According to reports, even if the private ICDs have been barred from handling imported apparel items, the off-docks were allowed to deliver all goods, including those belonging to the apparel exporters, from 24 April to 14 June last year to ease the then congestion at the port while on 1st December last, the CPA recommended increasing the number of items to be released from the off-docks and gradually bringing all imported items under the scheme to reduce the container congestion at the Chittagong Port.
However, the exporters also alleged that the lack of space, equipment and labour force in the private ICDs is causing delays in handling the goods.
“It’s not possible to take delivery of the consignments from the off-docks at this moment of crisis due to additional charges and time,” reportedly maintained the BGMEA President even as under the given circumstances, the exporters requested the NBR to allow continuing with the existing facilities of releasing the import consignments from Chittagong Port to reduce the cost of exports and help the sector survive.
Meanwhile, as per reports, the continuing problem of container congestion at the Chittagong Port is not reportedly expected to ease at least until the Patenga container terminal — the terminal will have three container jetties and one dolphin jetty — becomes operational by next year even as the port authorities, utilising experiences of the global epidemic are ready to face the challenges of the New Year (2021), and as part of which, the port authorities are emphasising on new infrastructure, construction of jetties, terminals, automation and digitisation in official and operational activities, etc., so as to increase capacities to efficiently handle the country’s growing import-export pressures while also facilitate transit of goods to neighbouring countries like India, Nepal and Bhutan as well.

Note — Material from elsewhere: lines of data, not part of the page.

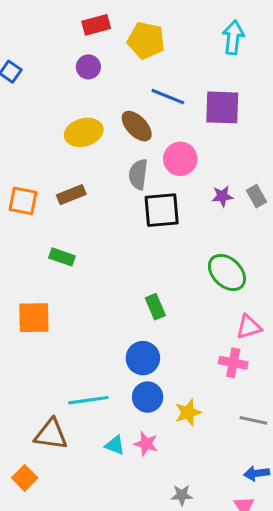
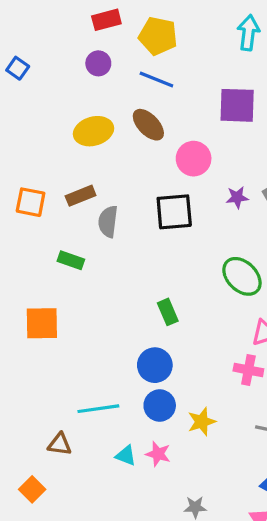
blue line: (168, 97) -> (156, 80), moved
gray semicircle: (138, 174) -> (108, 222), moved
brown triangle: (51, 434) -> (60, 444), size x0.7

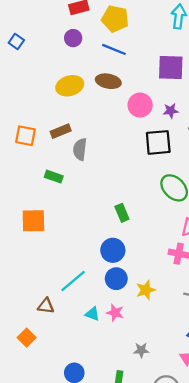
brown ellipse: (148, 125) -> (108, 81), turned -35
purple star: (237, 197) -> (171, 111), moved
black square: (174, 212) -> (158, 142), moved
cyan line: (98, 409) -> (73, 281), turned -32

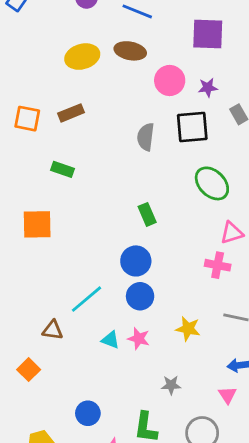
gray semicircle: (80, 149) -> (146, 137), moved
yellow star: (146, 290) -> (188, 329), moved, turned 30

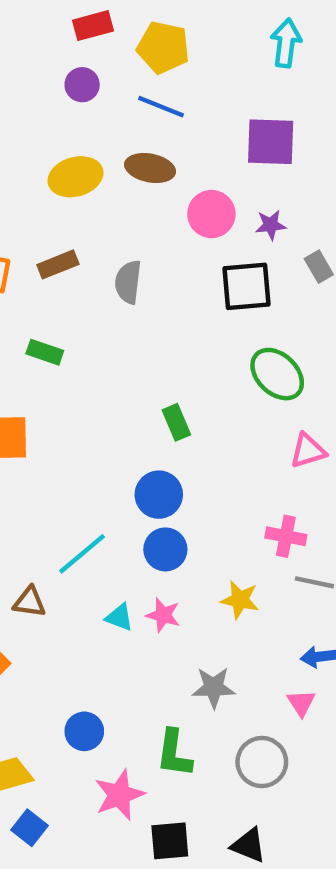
gray semicircle: (146, 137) -> (128, 282), moved
pink cross: (218, 265) -> (286, 536), moved
gray star: (171, 385) -> (214, 687), size x1.4

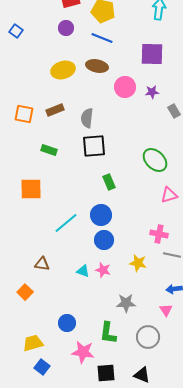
black square: (246, 286) -> (94, 146), moved
cyan line: (82, 554) -> (66, 223), moved
pink star: (119, 795) -> (83, 352), turned 30

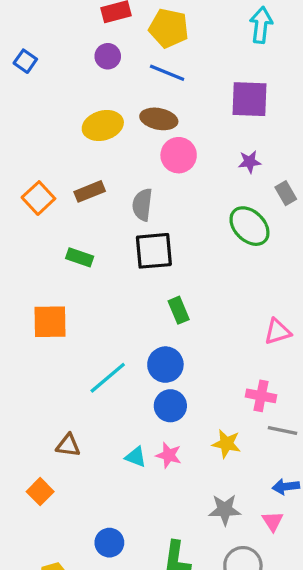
pink circle: (125, 87) -> (179, 155), moved
orange square: (24, 114) -> (38, 198), turned 36
green ellipse: (155, 160) -> (249, 226), moved
gray star: (126, 303) -> (225, 510), moved

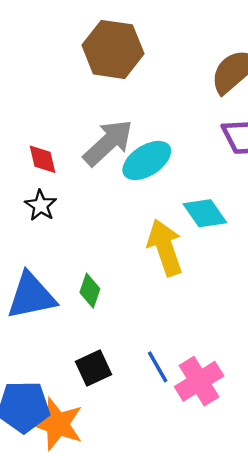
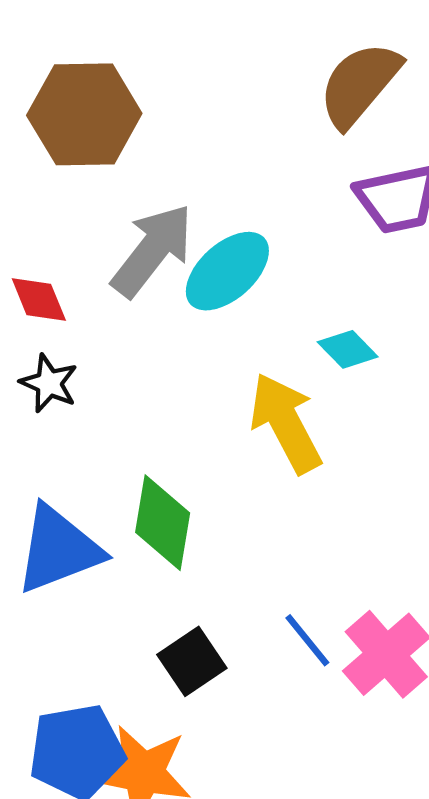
brown hexagon: (113, 49) -> (84, 114), moved
cyan diamond: (205, 213) -> (348, 349), size x0.7
green diamond: (90, 291) -> (163, 523), size x1.5

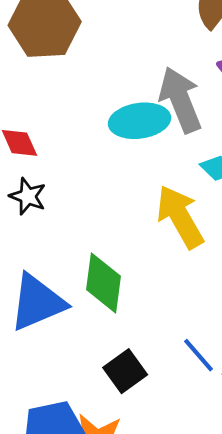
gray arrow: (152, 250) -> (180, 100), moved, turned -58
cyan ellipse: (227, 271) -> (140, 121), turned 36

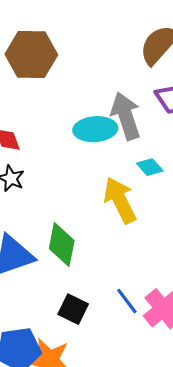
black square: (125, 371) -> (73, 309), turned -32

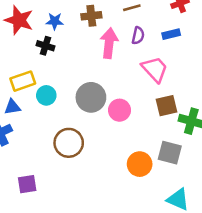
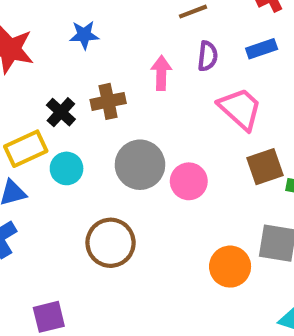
brown cross: (91, 16) -> (108, 101), moved
blue star: (55, 21) -> (84, 35), moved
pink arrow: (109, 43) -> (161, 73), size x0.7
black cross: (45, 46) -> (61, 112), moved, turned 30

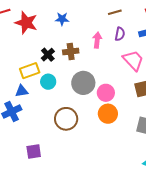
orange circle: (230, 267) -> (108, 114), moved

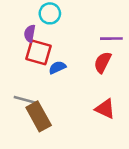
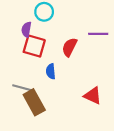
red semicircle: (103, 62) -> (69, 47), moved
blue semicircle: (57, 67) -> (51, 71), moved, turned -72

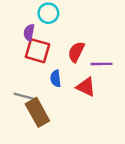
purple line: (98, 34) -> (102, 64), moved
red triangle: (93, 96) -> (86, 87), moved

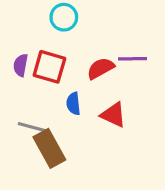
purple semicircle: (29, 33) -> (21, 65), moved
red semicircle: (76, 52) -> (101, 68), turned 35
purple line: (102, 64) -> (133, 59), moved

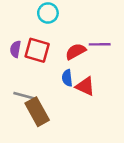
blue semicircle: (73, 104) -> (67, 78), moved

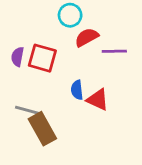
cyan circle: (48, 13) -> (70, 15), moved
red semicircle: (76, 51) -> (87, 37), moved

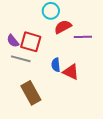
purple semicircle: (17, 57) -> (13, 41), turned -48
gray line: (29, 111) -> (21, 59), moved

Now, from the perspective of the ICD, during the economic shut down when export-import came to a near standstill, akin to the garment exporters, ICD operators also reportedly suffered significant losses and there have been concerns about the risks they are reportedly facing subsequent to making sizeable investments in the cargo handling business.
So, even as both parties seem to have their own concerns to deal with, a mutually-acceptable solution, one would agree, nevertheless can always be reached through dialogue and discussion, which would be in interest of all.